Reconstruindo Caminhos

Reconstruindo Caminhos
Escrevo porque chove saudades no terreno das minhas lembranças e na escrita eu deságuo as minhas urgências, curo velhas feridas e engano o relógio das horas trazendo o passado para brincar de aqui e agora... Costumo dizer que no calçadão da minha memória há sempre uma saudade de prontidão à espreita de que a linguagem da emoção faça barulho dentro de mim e que, nessa hora, o sal das minhas lágrimas aumente o brilho do meu olhar e uma inquietação ponha em desalinho o baú de onde emergem as minhas lembranças, para que eu possa, finalmente, render-me à folha de papel em branco...

sábado, 17 de janeiro de 2009

Feliz 2009




São 15 horas de uma sexta-feira do dia 02 de janeiro de 2009 e eu acabo de chegar ao apartamento que aluguei na praia de Ponta de Campina.

Uma solidão gostosa se instala de repente, fruto do prazer que tenho em minha própria companhia. O resto da tarde e a noite serão minhas.
Lá fora, ele – o mar - me espera e, aqui dentro, uma taça de vinho para aquecer a minha alma. Em minhas mãos está um lápis ávido por destravar palavras presas na garganta e preencher espaços em branco nesta folha de papel. Saudades do teclado!

Uma quietude e um silêncio me transportam ligeirinho, para o meu mundo de fantasias. Penso: Como estará a minha vida daqui a alguns anos? E começo a tecer os fios dessa trama criando um bordado feito das escolhas que fiz. Não há tristezas nem arrependimentos! Começaria tudo outra vez, não mudaria uma vírgula do que já passou. O que aconteceu me transformou na pessoa que eu sou e ninguém é mais feliz que eu com a própria imagem. Gosto do que me tornei. Sem narcisismo! Conheço cada parte do meu corpo e sei como ele reage quando se multiplica em pedacinhos procurando colo e cola para viver inteiro.

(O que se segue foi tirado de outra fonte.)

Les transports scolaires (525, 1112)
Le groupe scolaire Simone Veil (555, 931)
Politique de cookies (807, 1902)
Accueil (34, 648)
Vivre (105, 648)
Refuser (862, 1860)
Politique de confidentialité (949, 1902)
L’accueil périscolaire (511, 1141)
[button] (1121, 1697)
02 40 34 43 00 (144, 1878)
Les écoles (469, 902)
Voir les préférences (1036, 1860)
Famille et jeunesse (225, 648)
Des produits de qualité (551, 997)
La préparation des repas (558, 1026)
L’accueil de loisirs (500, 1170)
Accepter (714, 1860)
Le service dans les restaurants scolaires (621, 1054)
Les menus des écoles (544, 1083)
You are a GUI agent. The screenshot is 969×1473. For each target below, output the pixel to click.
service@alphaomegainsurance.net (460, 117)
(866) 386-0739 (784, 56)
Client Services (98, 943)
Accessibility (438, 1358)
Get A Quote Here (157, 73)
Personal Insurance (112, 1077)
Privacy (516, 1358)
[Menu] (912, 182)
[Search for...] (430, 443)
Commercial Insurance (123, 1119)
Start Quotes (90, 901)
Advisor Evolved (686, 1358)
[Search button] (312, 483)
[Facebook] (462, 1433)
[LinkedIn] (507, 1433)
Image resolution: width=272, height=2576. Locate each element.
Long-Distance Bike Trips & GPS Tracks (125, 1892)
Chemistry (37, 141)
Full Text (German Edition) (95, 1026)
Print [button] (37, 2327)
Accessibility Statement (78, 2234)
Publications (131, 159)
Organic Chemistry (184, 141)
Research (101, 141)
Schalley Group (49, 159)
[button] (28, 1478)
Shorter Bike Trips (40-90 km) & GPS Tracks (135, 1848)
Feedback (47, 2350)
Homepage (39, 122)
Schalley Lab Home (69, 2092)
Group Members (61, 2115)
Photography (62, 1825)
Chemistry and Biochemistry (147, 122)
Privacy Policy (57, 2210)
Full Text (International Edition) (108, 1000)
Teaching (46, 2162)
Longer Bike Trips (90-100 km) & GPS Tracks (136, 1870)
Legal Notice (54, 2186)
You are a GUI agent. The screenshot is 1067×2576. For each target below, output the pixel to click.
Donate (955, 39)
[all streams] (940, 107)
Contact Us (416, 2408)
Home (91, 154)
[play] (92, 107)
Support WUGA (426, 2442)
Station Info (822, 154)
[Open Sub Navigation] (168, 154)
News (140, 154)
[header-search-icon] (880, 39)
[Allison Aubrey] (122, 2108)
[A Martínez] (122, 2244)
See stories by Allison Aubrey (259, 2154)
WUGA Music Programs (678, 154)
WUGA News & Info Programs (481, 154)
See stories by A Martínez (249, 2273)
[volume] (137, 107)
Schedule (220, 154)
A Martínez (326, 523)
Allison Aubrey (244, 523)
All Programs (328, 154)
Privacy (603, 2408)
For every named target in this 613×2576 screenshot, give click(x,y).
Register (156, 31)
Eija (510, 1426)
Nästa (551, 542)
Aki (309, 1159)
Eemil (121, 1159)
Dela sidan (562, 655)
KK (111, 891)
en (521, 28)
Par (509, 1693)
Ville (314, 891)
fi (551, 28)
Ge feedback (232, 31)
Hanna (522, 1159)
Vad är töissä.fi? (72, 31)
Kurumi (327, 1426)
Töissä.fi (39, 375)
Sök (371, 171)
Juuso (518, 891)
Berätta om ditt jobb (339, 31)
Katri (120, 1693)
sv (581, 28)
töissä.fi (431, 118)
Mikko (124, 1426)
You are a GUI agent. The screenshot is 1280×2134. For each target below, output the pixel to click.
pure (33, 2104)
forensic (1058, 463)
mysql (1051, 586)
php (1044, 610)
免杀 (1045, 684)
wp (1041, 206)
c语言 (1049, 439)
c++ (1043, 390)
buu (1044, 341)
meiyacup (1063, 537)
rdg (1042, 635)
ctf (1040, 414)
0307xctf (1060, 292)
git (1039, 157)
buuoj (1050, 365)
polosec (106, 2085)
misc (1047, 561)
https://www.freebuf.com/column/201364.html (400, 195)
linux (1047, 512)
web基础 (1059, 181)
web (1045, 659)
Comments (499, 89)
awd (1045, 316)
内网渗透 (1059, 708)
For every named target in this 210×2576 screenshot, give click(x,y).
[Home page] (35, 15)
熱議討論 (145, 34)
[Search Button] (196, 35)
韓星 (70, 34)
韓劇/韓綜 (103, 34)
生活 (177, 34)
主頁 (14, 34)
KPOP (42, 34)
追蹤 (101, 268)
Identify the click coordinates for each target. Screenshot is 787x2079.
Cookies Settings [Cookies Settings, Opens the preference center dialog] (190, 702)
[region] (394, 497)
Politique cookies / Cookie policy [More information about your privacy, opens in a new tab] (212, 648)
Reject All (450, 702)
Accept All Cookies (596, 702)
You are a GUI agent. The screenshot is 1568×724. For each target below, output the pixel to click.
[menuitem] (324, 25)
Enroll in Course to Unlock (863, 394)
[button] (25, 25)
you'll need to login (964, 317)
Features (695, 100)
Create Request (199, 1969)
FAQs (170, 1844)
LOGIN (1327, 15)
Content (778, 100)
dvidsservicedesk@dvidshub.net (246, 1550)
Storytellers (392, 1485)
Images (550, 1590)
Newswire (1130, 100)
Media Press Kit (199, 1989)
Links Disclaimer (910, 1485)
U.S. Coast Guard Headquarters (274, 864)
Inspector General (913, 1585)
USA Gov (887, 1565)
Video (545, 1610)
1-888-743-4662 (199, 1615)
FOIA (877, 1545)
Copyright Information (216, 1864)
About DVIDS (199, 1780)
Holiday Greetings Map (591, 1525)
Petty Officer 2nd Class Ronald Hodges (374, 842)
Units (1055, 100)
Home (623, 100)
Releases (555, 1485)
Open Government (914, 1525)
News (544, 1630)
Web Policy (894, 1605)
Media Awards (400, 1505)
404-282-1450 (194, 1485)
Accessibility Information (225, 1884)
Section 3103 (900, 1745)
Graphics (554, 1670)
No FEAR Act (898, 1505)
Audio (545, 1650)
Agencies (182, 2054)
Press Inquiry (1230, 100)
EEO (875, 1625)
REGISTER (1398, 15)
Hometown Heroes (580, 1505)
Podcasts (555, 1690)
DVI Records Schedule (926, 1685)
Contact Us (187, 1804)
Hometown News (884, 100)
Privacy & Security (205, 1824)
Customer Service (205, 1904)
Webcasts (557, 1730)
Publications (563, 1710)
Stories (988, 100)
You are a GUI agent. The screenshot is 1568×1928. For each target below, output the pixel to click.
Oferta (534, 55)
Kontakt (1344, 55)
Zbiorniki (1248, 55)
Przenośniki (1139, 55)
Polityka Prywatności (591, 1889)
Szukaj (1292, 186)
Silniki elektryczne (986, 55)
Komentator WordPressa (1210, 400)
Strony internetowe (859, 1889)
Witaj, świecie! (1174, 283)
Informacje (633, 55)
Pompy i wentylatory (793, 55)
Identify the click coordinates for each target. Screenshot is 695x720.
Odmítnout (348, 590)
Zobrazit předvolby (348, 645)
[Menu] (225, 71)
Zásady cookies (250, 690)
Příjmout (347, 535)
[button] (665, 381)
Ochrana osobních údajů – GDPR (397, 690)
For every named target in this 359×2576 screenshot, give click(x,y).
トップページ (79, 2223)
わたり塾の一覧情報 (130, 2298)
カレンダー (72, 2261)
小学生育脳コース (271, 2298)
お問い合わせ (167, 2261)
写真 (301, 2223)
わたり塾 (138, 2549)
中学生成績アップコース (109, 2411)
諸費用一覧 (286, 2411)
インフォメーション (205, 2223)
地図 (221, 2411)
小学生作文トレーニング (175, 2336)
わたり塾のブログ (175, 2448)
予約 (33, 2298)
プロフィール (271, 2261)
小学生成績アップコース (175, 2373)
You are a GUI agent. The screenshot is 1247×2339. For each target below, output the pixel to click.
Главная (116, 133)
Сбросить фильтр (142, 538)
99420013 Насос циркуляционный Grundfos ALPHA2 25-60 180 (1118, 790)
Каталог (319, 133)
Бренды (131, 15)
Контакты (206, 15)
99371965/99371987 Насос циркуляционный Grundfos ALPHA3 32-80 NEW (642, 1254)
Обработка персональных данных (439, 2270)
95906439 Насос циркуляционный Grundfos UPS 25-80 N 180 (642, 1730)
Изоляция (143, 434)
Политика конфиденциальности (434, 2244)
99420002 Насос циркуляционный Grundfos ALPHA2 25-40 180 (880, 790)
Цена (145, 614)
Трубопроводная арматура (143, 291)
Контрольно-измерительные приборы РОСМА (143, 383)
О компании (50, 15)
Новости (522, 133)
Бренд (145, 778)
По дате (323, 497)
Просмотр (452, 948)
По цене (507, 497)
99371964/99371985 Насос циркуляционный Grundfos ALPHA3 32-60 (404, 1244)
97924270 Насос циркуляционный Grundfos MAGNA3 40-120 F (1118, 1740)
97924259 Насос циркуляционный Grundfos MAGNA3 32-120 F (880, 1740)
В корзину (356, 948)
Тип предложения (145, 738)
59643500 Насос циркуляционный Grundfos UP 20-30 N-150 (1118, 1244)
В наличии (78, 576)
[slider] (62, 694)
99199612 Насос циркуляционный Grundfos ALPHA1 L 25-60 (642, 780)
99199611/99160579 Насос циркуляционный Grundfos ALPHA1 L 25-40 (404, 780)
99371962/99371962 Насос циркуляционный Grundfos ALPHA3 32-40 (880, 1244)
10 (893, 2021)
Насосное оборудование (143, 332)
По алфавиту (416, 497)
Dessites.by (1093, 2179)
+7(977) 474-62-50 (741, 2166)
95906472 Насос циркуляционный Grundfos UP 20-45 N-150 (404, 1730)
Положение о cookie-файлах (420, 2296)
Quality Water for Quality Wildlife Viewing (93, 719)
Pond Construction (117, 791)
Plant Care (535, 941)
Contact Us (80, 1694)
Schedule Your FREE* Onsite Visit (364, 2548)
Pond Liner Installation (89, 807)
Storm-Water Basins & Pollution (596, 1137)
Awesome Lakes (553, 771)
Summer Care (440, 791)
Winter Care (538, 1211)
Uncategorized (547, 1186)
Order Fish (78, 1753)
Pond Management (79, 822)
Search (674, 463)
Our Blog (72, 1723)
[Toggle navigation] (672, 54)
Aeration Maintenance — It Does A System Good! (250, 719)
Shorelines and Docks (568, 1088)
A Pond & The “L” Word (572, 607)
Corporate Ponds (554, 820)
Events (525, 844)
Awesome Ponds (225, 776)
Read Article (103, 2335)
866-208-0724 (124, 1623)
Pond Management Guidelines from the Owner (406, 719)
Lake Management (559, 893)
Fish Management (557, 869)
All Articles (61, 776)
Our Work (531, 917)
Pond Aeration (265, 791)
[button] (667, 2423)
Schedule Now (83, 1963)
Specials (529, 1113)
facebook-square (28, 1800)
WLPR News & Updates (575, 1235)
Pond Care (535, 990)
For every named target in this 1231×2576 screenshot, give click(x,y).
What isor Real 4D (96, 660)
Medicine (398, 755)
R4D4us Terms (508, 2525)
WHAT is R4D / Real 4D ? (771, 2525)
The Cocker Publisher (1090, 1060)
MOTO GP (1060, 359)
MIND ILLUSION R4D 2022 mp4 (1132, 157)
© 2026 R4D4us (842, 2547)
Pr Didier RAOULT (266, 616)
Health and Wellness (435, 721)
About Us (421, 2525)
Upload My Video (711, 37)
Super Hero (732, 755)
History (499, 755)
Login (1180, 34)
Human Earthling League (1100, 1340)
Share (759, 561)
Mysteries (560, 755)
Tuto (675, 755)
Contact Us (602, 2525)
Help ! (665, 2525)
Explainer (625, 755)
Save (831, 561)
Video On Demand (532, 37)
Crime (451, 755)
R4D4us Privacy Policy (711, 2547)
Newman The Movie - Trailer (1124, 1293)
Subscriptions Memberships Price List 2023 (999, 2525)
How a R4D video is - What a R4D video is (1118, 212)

Aprendi a compor uma cocha de retalhos feita dos pedaços de felicidade que a vida me deu. E ela me foi generosa: realizei sonhos, amei e fui amada, e de quebra, nesse ano que se inicia, ainda recebi esse mar que em suas águas, minhas lágrimas se confundem com saudades de você.
Feliz 2009!

Um comentário:

Lúcia disse...

Contentamento, nada mais sábio existe! Bem que eu queria essa paz. Mas que nada tenho olhado para o horizonte e desejado tocar novos mundos. Um beijo.